»»
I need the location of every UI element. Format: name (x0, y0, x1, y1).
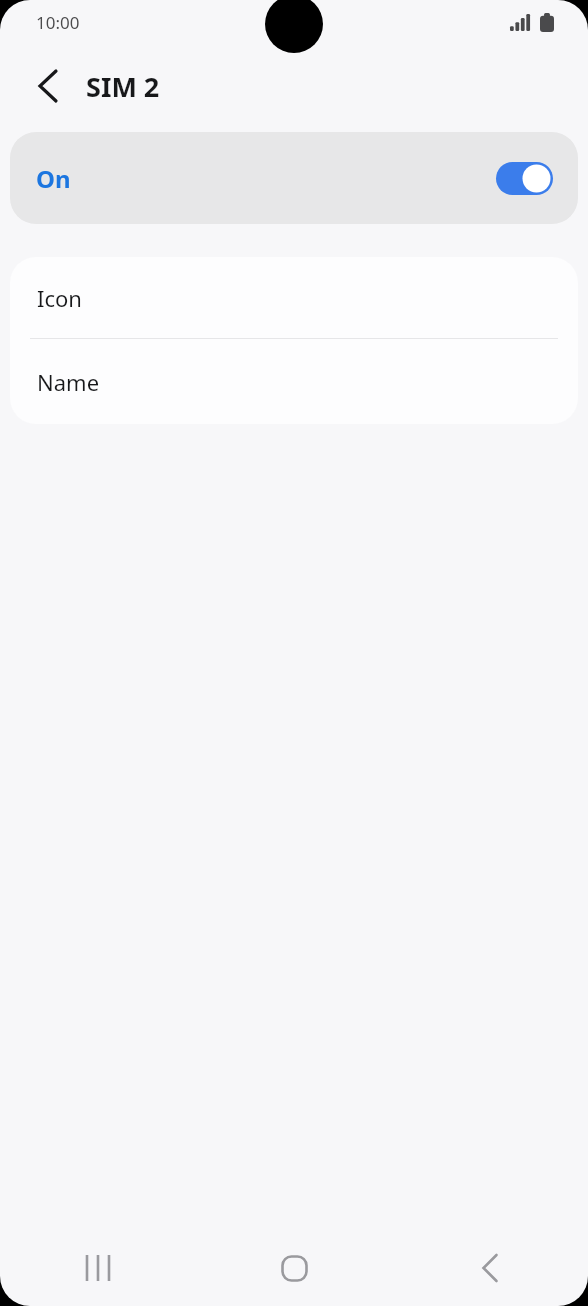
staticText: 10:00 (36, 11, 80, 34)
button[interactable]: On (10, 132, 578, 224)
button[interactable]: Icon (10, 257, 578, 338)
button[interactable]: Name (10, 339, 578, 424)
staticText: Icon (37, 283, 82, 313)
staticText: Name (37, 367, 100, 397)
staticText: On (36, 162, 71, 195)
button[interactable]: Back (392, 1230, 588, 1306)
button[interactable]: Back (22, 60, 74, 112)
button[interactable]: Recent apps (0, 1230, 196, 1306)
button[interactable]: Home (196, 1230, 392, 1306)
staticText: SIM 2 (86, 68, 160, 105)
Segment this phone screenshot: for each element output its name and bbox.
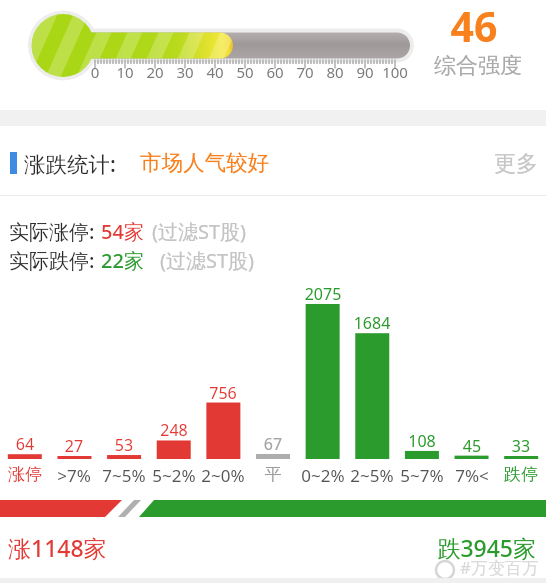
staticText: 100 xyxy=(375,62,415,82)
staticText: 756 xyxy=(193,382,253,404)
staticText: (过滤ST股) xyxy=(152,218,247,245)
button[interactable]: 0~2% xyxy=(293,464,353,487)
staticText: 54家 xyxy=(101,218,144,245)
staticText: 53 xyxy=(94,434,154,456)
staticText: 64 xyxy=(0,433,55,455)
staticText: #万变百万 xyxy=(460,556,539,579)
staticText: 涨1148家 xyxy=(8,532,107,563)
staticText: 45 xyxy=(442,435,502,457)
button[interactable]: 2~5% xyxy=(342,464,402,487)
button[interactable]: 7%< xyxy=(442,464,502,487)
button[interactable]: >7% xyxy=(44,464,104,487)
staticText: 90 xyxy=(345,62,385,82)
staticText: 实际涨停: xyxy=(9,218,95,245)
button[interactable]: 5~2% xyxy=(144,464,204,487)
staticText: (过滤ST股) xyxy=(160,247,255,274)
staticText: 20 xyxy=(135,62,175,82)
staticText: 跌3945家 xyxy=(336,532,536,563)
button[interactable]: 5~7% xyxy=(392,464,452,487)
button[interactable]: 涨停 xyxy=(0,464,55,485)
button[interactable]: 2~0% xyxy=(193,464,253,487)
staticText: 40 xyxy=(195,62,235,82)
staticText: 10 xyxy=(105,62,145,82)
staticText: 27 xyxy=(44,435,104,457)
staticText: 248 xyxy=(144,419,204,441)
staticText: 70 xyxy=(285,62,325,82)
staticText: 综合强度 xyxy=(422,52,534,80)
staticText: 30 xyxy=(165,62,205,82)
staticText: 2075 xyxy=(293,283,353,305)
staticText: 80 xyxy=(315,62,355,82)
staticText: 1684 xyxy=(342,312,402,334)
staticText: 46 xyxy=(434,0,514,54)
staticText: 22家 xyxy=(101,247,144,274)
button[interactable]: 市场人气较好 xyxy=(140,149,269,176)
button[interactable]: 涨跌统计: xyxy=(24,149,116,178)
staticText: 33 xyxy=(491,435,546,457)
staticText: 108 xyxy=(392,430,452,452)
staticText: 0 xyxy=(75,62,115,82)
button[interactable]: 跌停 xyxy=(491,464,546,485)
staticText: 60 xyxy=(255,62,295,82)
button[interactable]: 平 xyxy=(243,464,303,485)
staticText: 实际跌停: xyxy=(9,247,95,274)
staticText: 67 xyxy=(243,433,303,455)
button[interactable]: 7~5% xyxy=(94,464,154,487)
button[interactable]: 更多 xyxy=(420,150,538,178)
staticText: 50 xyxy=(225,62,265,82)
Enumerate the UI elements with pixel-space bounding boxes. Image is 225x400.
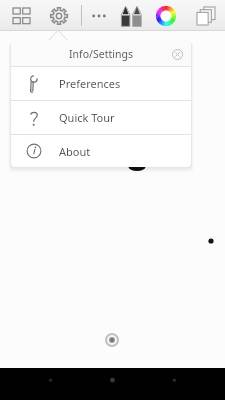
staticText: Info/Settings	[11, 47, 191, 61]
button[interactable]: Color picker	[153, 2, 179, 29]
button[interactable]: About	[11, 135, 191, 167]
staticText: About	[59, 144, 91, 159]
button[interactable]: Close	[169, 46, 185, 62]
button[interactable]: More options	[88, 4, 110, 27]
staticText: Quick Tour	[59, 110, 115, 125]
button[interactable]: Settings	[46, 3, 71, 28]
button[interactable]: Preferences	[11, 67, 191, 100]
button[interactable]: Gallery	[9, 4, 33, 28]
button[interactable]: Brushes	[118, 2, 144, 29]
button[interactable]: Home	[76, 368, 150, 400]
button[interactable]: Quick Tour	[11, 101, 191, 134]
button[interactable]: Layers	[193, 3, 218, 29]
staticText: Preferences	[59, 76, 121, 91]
««
[WORK INSTRUCTION] Your answer should be one number: the count of lines in the records above that contain "Settings".

[WRITTEN REPLY] 2